Supplied data:
○ ○ ○ ○
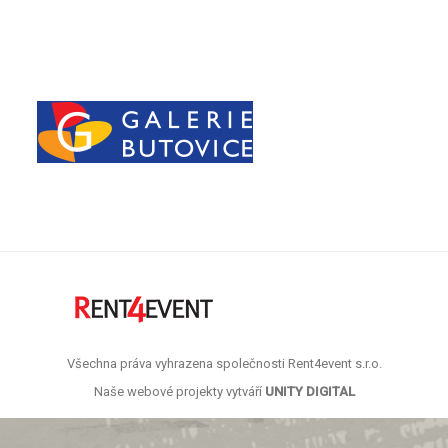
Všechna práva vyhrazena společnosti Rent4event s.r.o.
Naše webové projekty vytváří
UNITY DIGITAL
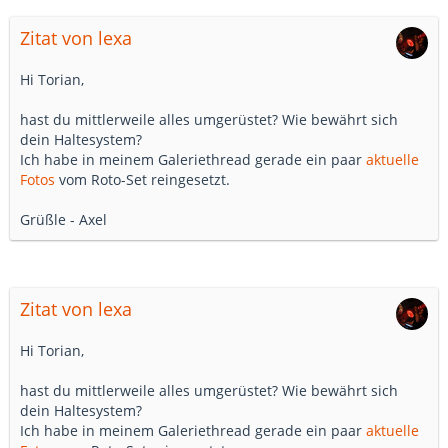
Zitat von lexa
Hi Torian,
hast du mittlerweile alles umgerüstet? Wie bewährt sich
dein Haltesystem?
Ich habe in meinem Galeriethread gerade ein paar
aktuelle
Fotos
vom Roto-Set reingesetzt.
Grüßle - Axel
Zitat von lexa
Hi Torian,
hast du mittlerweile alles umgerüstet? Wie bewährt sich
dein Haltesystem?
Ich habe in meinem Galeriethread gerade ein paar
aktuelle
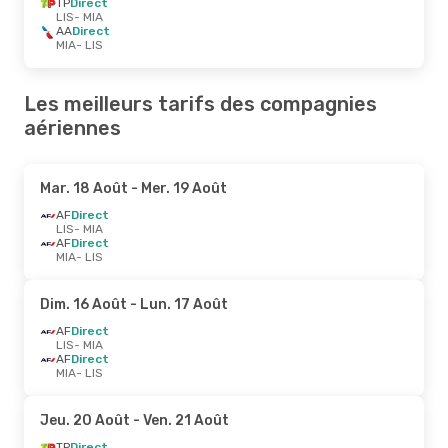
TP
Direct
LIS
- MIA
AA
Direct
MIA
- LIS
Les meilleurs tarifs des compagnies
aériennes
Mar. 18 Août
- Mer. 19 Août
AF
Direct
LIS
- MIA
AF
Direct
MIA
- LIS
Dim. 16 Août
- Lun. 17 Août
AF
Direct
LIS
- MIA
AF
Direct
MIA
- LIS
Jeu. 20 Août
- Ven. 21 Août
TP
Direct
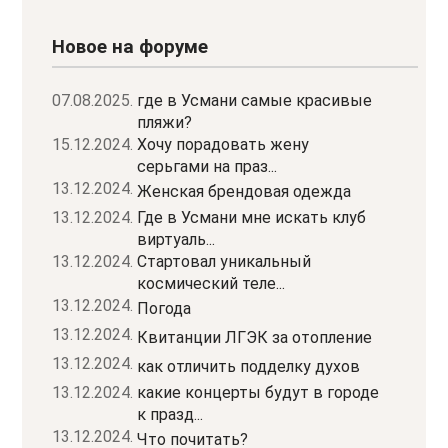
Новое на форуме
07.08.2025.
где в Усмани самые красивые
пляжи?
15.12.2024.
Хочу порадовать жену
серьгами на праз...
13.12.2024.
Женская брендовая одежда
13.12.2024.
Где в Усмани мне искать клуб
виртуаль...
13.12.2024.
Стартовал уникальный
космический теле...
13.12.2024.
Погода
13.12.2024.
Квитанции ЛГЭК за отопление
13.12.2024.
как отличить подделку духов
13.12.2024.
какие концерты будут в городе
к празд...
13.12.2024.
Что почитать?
○ ○ ○ ○
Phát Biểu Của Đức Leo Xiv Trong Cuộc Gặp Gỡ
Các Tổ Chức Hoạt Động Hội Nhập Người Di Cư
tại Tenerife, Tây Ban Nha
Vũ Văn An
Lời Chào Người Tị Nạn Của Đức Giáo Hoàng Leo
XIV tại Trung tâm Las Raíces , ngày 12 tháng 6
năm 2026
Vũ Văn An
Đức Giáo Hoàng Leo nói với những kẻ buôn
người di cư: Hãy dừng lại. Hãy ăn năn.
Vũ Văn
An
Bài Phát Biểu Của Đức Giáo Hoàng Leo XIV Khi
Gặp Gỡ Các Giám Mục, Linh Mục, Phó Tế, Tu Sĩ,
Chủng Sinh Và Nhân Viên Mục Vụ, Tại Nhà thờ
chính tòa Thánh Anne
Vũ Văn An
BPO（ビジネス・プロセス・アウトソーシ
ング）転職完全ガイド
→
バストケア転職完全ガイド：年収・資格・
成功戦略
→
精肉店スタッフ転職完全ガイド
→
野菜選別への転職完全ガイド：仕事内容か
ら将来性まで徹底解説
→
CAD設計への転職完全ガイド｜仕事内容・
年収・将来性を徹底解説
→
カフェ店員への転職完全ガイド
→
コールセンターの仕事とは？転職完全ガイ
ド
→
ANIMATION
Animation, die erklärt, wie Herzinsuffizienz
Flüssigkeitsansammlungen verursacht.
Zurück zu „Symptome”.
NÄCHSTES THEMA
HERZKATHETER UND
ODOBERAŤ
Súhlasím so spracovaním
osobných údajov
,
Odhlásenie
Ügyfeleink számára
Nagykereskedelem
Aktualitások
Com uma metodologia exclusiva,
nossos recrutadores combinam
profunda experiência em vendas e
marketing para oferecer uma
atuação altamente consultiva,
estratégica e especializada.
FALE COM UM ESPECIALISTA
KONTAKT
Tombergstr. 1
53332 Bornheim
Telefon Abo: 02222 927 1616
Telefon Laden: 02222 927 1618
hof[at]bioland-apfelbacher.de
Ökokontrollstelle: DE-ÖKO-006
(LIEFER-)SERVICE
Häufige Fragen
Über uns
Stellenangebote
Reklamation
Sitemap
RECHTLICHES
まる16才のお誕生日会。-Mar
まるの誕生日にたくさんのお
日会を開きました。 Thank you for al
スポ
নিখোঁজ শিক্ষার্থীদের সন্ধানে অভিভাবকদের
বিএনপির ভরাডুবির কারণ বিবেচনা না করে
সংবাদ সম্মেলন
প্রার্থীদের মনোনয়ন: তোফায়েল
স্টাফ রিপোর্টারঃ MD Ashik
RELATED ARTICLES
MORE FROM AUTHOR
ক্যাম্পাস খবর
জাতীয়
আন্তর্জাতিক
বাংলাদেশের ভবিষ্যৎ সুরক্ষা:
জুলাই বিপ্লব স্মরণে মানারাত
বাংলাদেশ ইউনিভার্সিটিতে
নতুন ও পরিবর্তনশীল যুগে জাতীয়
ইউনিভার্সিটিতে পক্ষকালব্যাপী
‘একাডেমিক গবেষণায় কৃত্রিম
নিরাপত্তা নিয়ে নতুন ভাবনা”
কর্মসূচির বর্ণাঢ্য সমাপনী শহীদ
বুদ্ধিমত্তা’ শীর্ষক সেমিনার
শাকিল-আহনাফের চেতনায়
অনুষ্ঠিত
○ ○ ○ ○
Assigned task:
Wherever the word "Août" appears in the listing above, copy that line.

Answer to this problem:
Mar. 18 Août
- Mer. 19 Août
Dim. 16 Août
- Lun. 17 Août
Jeu. 20 Août
- Ven. 21 Août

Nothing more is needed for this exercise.